Историческая аналогия – пример Пруссии, где на заре народного представительства сложились такие же примерно противоречия между составом палаты и властью, повелительно указывала единственный возможный выход – изменить избирательный закон, разгрузить Думу от социалистов и кадетов и усилить ее умеренное крыло. Колебаний тут быть не могло – они являлись бы преступлением. Говорить, как многие тогда говорили, были намеки и в Совете министров, что изменение верховной властью недавно лишь изданного ею торжественного акта явилось бы опасным ударом по народному правосознанию, – значило не понимать сложившейся обстановки. Состав Государственной думы и ее устремления ясно свидетельствовали, что именно правового-то сознания и желания стоять на почве права и не было в тех слоях населения, которым удалось получить в Думе большинство. Это сознание надо было в них еще создавать и воспитывать. А для этого требовались долгие и долгие годы спокойного, творческого труда, а не доктринерского квиетизма[41].
Конституция, самая широкая, не могла бы предотвратить смуты. Конституция, под именем которой русская интеллигенция разумеет обычно парламентаризм, передав власть в руки кадетской группы, подбитой социалистами и подпираемой сзади советами, неизбежно вывела бы Россию на дорогу Временного правительства, то есть разрушения исторических основ порядка и непротиводействия пропаганде крайних элементов.
Парламентское правительство того времени неизбежно осуществило бы следующую государственную программу:
1. Замену полиции милицией, подчиненной органам местного самоуправления.
2. Замену губернаторов лицами, избираемыми земствами, притом сильно демократизированными.
3. Свободу печати, сходок, демонстраций и всякой агитации в тех широких пределах, в каких понимала эти свободы Первая Дума.
4. Допущение советской организации, возникшей еще в смуту 1905 года.

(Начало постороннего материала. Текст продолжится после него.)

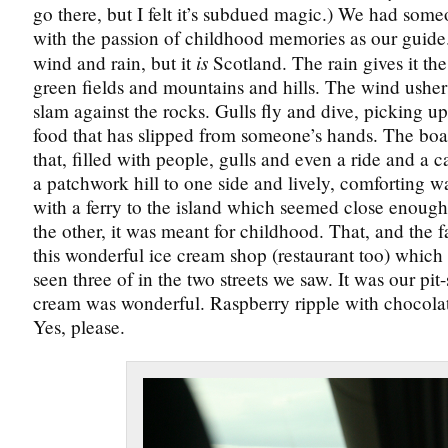
go there, but I felt it’s subdued magic.) We had som
with the passion of childhood memories as our guide
is
wind and rain, but it
Scotland. The rain gives it th
green fields and mountains and hills. The wind usher
slam against the rocks. Gulls fly and dive, picking up
food that has slipped from someone’s hands. The boa
that, filled with people, gulls and even a ride and a 
a patchwork hill to one side and lively, comforting w
with a ferry to the island which seemed close enough
the other, it was meant for childhood. That, and the f
this wonderful ice cream shop (restaurant too) whic
seen three of in the two streets we saw. It was our pit
cream was wonderful. Raspberry ripple with chocola
Yes, please.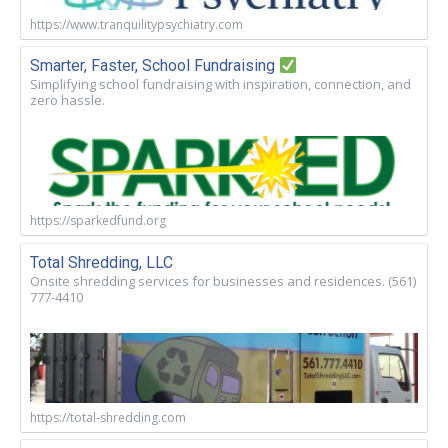
https://www.tranquilitypsychiatry.com
Smarter, Faster, School Fundraising
Simplifying school fundraising with inspiration, connection, and
zero hassle.
https://sparkedfund.org
Total Shredding, LLC
Onsite shredding services for businesses and residences. (561)
777-4410
https://total-shredding.com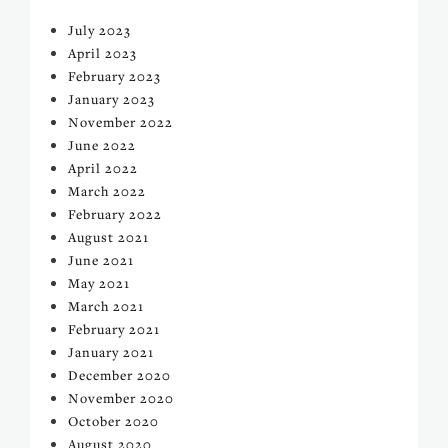
July 2023
April 2023
February 2023
January 2023
November 2022
June 2022
April 2022
March 2022
February 2022
August 2021
June 2021
May 2021
March 2021
February 2021
January 2021
December 2020
November 2020
October 2020
August 2020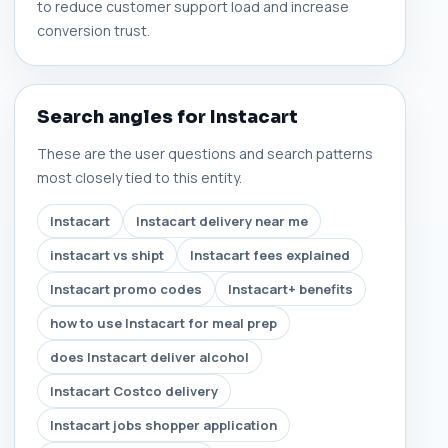
to reduce customer support load and increase
conversion trust.
Search angles for Instacart
These are the user questions and search patterns
most closely tied to this entity.
Instacart
Instacart delivery near me
instacart vs shipt
Instacart fees explained
Instacart promo codes
Instacart+ benefits
how to use Instacart for meal prep
does Instacart deliver alcohol
Instacart Costco delivery
Instacart jobs shopper application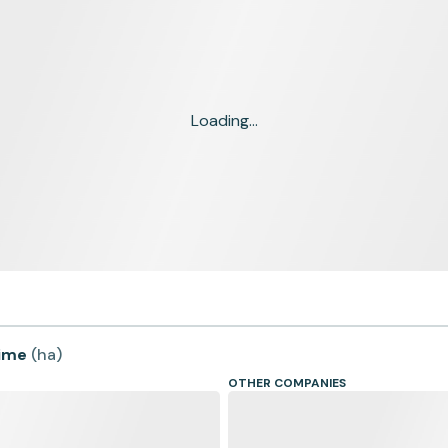
Loading...
time
(
ha
)
OTHER COMPANIES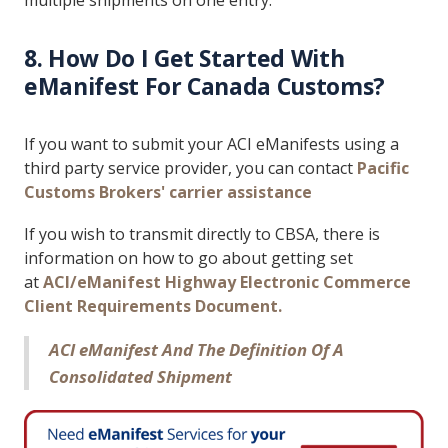
multiple shipments on one entry.
8. How Do I Get Started With
eManifest For Canada Customs?
If you want to submit your ACI eManifests using a
third party service provider, you can contact
Pacific
Customs Brokers' carrier assistance
If you wish to transmit directly to CBSA, there is
information on how to go about getting set
at
ACI/eManifest Highway Electronic Commerce
Client Requirements Document
.
ACI eManifest And The Definition Of A
Consolidated Shipment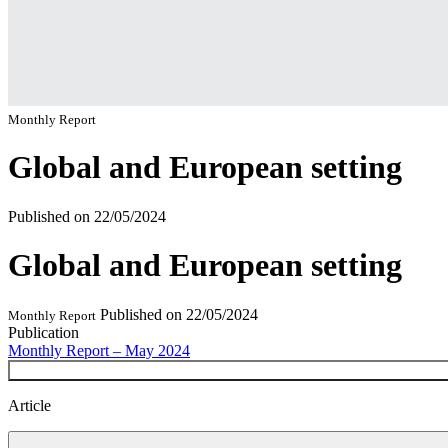
Monthly Report
Global and European setting
Published on
22/05/2024
Global and European setting
Published on
22/05/2024
Monthly Report
Publication
Monthly Report – May 2024
Article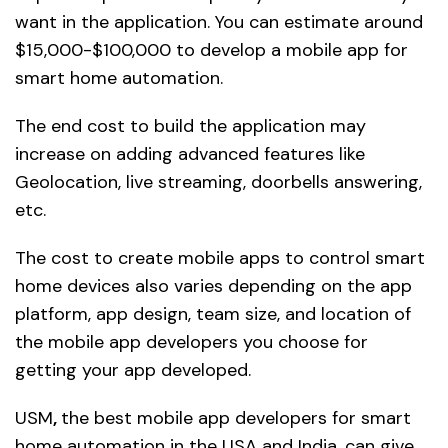
want in the application. You can estimate around
$15,000-$100,000 to develop a mobile app for
smart home automation.
The end cost to build the application may
increase on adding advanced features like
Geolocation, live streaming, doorbells answering,
etc.
The cost to create mobile apps to control smart
home devices also varies depending on the app
platform, app design, team size, and location of
the mobile app developers you choose for
getting your app developed.
USM
,
the best mobile app developers for smart
home automation in the USA and India, can give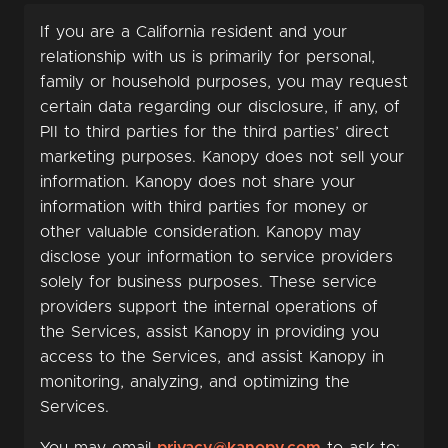
If you are a California resident and your
relationship with us is primarily for personal,
family or household purposes, you may request
certain data regarding our disclosure, if any, of
PII to third parties for the third parties’ direct
marketing purposes. Kanopy does not sell your
information. Kanopy does not share your
information with third parties for money or
other valuable consideration. Kanopy may
disclose your information to service providers
solely for business purposes. These service
providers support the internal operations of
the Services, assist Kanopy in providing you
access to the Services, and assist Kanopy in
monitoring, analyzing, and optimizing the
Services.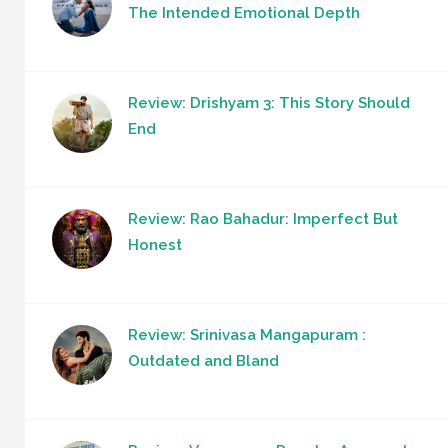
The Intended Emotional Depth
Review: Drishyam 3: This Story Should
End
Review: Rao Bahadur: Imperfect But
Honest
Review: Srinivasa Mangapuram :
Outdated and Bland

5. Ослабление дисциплины и устойчивости армии путем расширения самостоятельности нижних чинов и сокращения сроков военной службы.
В результате правительство это, а с ним и весь государственный порядок, были бы опрокинуты союзом городского промышленного пролетариата, железнодорожных служащих и разложившейся солдатчины ранее, нежели практика власти внесла бы в мышление общественных деятелей то отрезвление, которое в теории должно было бы вызвать у них чувство ответственности. Этот спасительный перелом мог бы наступить лишь при условии, если бы общественность имела в России широкий фундамент, чего в действительности не было, ибо на месте, внизу, она и ее идея никогда реального значения не имели; все влияние находилось в руках третьего элемента, и возможность говорить с толпой не на барском, а на более понятном ей простом языке давала в руки этого элемента оружие слишком сильное и слишком соблазнительное для того, чтобы он им не воспользовался.